__Page-level text extractions__
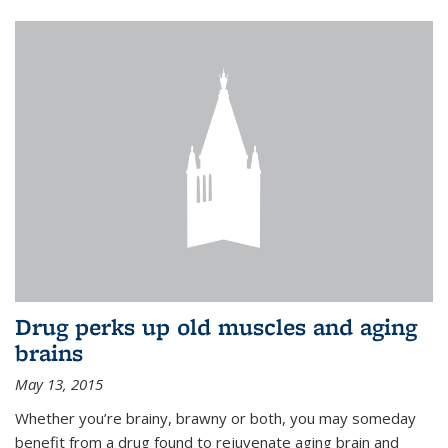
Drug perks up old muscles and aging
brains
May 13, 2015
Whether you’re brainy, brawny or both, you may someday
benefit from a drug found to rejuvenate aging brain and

__Work to complete__
Only the lines from the line with "May 13, 2015" to the final line of the entries are to be returned, each exactly as written, both ends included.

__Solved exercise__
May 13, 2015
Whether you’re brainy, brawny or both, you may someday
benefit from a drug found to rejuvenate aging brain and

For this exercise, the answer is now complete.